Mazzocchi knew from experience that Kerr-McGee would probably catch wind of Karen Silkwood's efforts. If management found out too soon, the scheme would collapse, and Silkwood would be fired. Mazzocchi told her that under no circumstances was she to tell a soul—not Tice, not Brewer, not even her best friend. She would report only to Wodka.

Tony put a great deal of trust in Karen. She was “forceful,” he said, and very smart. The later depiction of Silkwood as a wild child did not do her justice. Mazzocchi and Wodka saw immediately that she was levelheaded, conscientious, and tough. Mazzocchi felt that if Silkwood had “the goods,” they just might turn around this loser of a struggle.

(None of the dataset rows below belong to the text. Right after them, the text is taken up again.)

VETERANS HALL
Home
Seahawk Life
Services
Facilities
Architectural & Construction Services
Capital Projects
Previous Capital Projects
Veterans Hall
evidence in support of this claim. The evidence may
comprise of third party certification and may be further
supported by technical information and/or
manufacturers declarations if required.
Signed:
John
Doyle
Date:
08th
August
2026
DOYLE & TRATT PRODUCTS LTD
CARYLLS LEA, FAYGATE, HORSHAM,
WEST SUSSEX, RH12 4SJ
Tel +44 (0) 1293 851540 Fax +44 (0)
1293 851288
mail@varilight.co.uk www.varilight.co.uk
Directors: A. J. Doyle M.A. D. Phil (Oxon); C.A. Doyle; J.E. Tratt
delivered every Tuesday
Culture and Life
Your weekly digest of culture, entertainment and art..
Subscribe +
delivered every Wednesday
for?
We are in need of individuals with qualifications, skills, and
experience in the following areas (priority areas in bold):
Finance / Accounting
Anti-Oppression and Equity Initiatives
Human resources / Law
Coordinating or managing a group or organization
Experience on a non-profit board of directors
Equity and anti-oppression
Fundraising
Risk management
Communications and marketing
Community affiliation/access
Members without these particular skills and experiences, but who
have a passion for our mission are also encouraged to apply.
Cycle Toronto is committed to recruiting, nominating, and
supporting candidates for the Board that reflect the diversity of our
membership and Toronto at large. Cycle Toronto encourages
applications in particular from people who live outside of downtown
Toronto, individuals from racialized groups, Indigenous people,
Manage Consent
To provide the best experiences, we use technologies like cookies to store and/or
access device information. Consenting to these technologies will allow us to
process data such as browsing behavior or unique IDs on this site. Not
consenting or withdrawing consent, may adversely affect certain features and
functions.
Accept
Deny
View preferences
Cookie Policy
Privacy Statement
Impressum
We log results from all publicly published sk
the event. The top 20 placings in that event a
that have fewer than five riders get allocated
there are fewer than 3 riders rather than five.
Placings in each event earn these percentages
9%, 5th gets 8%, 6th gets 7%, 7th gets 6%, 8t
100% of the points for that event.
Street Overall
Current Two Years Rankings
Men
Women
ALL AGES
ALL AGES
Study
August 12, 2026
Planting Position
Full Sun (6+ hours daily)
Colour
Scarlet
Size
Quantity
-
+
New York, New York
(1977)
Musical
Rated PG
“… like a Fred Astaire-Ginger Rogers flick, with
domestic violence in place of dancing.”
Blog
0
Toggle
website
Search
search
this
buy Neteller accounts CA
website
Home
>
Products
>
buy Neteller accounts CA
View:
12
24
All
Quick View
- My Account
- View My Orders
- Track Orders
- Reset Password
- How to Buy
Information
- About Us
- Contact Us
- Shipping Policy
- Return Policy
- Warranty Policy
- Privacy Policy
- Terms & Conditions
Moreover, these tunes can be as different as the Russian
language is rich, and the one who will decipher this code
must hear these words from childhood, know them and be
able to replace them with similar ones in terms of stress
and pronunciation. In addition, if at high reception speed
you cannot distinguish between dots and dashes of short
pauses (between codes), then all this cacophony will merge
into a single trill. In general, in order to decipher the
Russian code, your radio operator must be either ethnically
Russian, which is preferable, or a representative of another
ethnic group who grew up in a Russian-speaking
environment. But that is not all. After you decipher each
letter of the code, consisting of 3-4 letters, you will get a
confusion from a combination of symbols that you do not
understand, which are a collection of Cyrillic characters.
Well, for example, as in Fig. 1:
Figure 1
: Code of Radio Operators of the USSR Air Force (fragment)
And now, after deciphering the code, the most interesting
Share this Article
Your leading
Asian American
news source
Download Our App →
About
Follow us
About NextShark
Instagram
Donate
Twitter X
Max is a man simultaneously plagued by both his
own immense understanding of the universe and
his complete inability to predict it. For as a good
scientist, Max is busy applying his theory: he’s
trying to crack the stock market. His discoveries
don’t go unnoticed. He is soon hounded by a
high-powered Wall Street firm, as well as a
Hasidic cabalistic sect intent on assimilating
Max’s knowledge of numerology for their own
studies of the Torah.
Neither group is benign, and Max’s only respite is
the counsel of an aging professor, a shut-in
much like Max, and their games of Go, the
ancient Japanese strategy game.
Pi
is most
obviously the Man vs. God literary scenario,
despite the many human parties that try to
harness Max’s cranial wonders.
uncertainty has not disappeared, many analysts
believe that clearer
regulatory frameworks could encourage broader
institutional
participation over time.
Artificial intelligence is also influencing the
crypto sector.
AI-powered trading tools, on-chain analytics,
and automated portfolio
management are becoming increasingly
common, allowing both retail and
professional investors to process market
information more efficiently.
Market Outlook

Wodka also sensed these qualities in Silkwood—and more. She had an attractive, alluring edge. After that first conference in Washington and a working dinner with the group, he showed her the town. They hit it off and began a clandestine relationship. It was heady stuff for Silkwood. She had come to Washington as the lowly third wheel of a delegation representing only 20 of 150 workers at a little-known plant. In a matter of hours she was working with the best minds in her union—and being wooed by one of them. And she was being enlisted as a secret source for The New York Times.

But first she had to return to hell in Oklahoma: Management was applying the screws to the union as the decertification election neared.

Silkwood prepared for the educational meetings with scientists that Mazzocchi had set up for the Cimarron plant workers. And on the sly, she continued to collect evidence on the company's faulty fuel rods. Her lifeline was Steve Wodka, whom she called regularly. With her permission, Wodka recorded Silkwood's detailed reports about conditions in the plant. On October 7, 1974, Karen let Steve know that there were “no repercussions from the trip to DC,” but that the workers were “still a little scared of us. They think we're trying to shut down the plant and take away their jobs.”

As she itemized a string of incidents and grievances, Silkwood displayed an acute analytical understanding. She knew, for instance, that the company violated the law when it refused to allow the union to talk to workers during lunchtime and breaks. And as for quality control: “We're still passing all the welds [on the control rods] no matter what the pictures look like,” she told Wodka. “I've got a [bad] weld I'd love for you to see.”

That was the smoking gun. Kerr-McGee was cheating on their qualitycontrol tests, and if those faulty rods failed inside an experimental fast-breeder reactor, it could spark a nuclear nightmare.

Silkwood also described to Wodka extremely dangerous conditions in which “people were walking into hot rooms” where plutonium had been released without protective gear. “We've got eighteen- and nineteen-year old boys . . . They didn't have the schooling. They don't understand what radiation is.” She told Wodka that the company monitored workers through radiation nasal tests, then told them, after the numbers went down, that the radiation “all came out in the nasal smear.”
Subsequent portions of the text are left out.